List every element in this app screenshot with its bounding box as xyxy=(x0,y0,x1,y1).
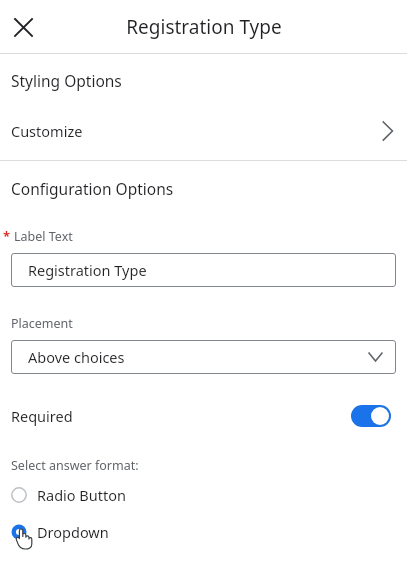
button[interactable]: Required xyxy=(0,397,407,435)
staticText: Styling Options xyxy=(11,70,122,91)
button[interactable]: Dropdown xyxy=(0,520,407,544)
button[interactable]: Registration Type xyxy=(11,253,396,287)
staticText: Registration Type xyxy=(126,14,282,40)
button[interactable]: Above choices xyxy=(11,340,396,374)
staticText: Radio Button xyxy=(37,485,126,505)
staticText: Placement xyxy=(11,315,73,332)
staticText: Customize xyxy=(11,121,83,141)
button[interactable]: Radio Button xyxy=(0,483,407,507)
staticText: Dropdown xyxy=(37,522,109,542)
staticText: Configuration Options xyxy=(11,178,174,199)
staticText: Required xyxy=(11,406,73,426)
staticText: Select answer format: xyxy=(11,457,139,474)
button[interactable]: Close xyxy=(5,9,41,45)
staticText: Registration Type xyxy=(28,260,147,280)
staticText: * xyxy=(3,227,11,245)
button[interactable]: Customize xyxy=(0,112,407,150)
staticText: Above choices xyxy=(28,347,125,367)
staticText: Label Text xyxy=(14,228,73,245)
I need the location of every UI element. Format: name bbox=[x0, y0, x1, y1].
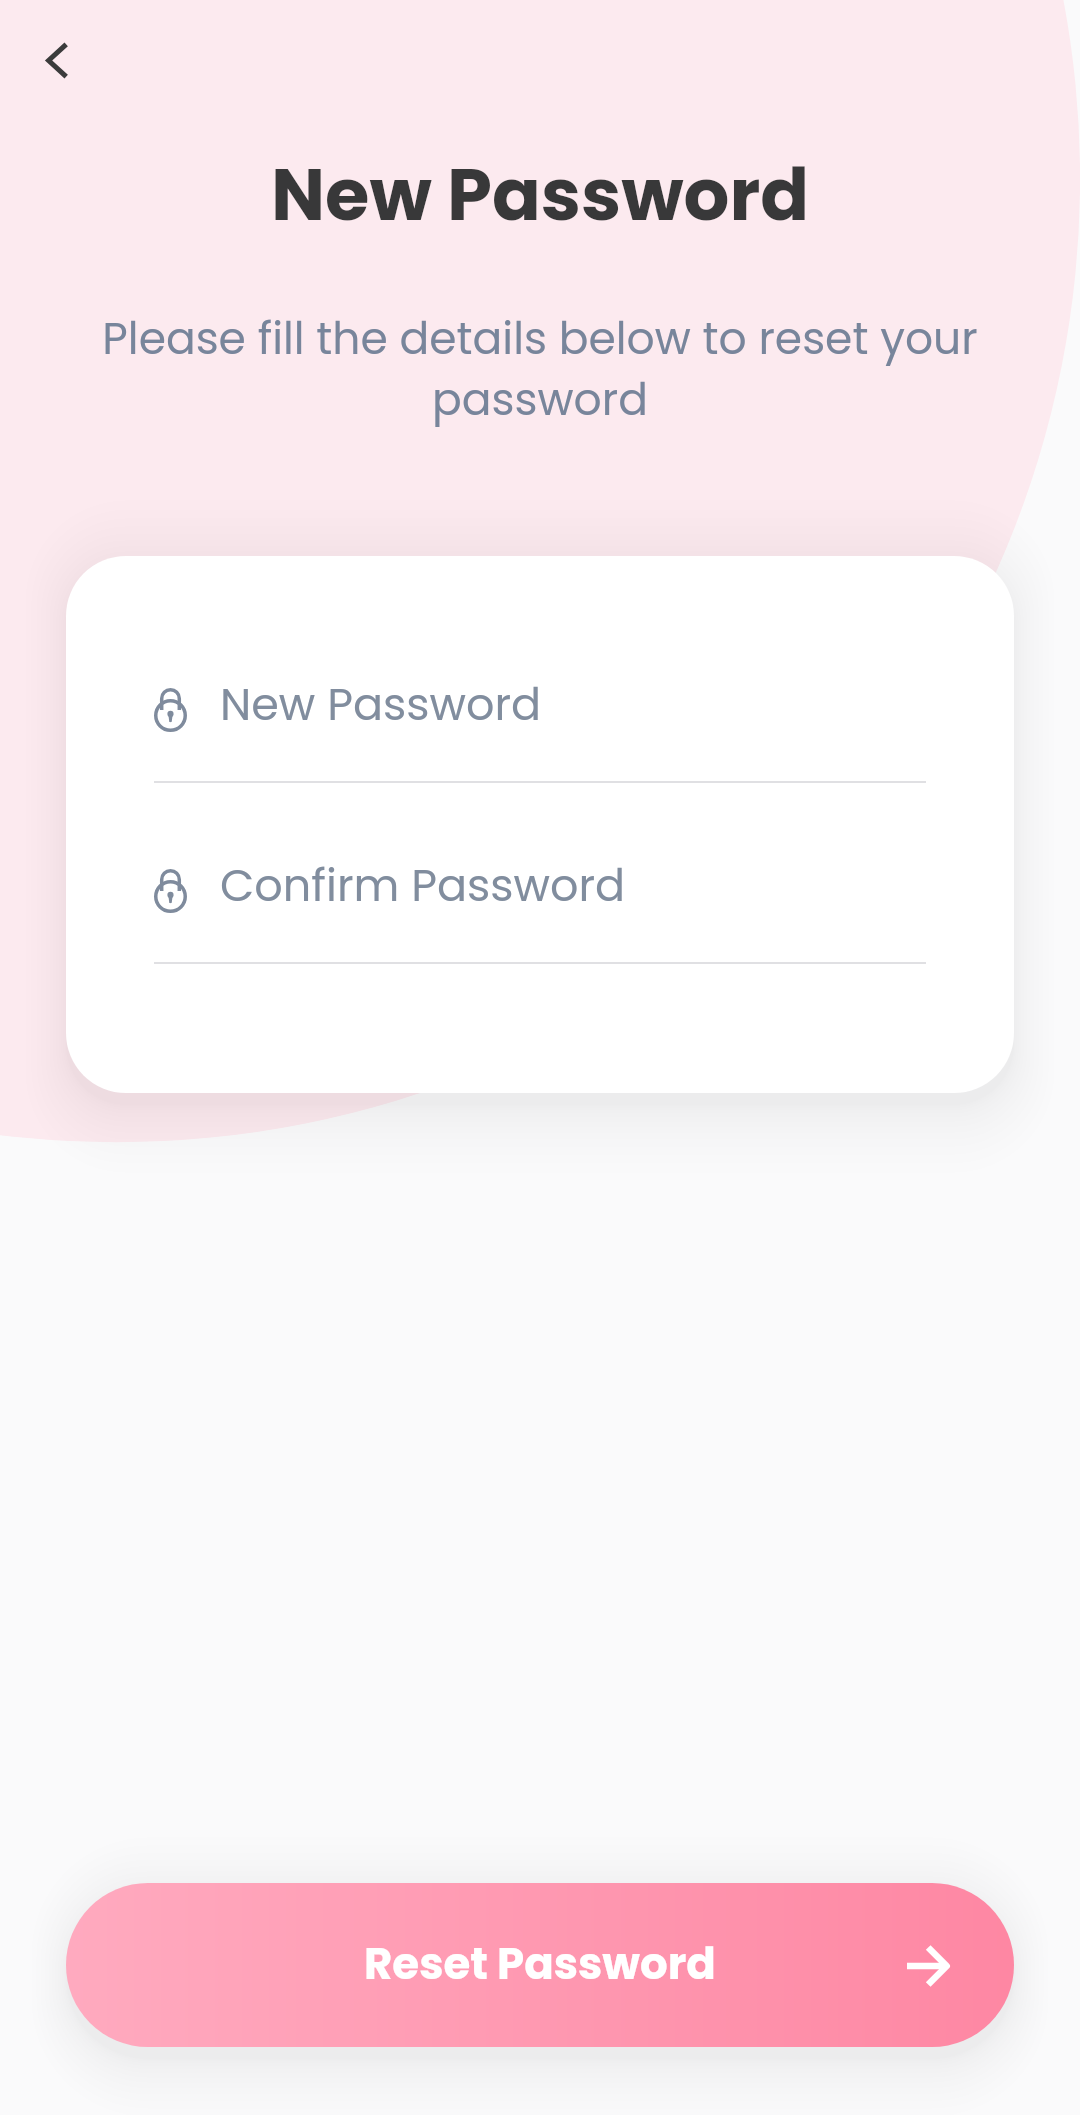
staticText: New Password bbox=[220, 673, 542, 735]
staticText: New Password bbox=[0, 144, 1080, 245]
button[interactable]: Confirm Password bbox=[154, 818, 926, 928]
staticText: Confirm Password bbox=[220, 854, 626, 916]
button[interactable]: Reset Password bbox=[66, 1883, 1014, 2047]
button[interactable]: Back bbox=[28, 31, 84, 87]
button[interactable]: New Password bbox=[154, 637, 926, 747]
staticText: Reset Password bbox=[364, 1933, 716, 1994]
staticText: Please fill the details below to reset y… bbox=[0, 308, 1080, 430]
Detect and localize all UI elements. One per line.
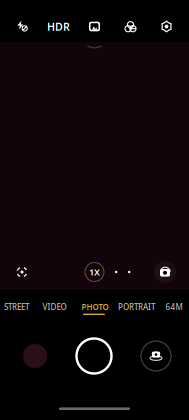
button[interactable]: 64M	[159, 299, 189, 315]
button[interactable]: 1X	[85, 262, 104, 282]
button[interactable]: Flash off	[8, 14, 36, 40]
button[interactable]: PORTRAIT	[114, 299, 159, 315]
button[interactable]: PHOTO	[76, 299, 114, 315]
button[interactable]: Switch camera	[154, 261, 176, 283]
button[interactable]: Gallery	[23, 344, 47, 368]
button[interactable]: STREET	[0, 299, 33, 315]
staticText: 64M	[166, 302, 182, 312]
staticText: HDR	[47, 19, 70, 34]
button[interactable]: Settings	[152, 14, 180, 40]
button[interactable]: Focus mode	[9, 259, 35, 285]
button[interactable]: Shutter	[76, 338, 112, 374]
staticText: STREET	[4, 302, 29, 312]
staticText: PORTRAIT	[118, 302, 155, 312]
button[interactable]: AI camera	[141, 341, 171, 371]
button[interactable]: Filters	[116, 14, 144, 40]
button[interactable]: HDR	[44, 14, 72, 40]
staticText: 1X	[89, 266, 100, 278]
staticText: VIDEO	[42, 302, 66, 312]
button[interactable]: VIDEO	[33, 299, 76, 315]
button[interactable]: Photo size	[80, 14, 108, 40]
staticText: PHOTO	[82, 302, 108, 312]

- Exercise:
From the records above, pull every line that has the string "camera" and copy it.

- Task output:
button[interactable]: Switch camera	[154, 261, 176, 283]
button[interactable]: AI camera	[141, 341, 171, 371]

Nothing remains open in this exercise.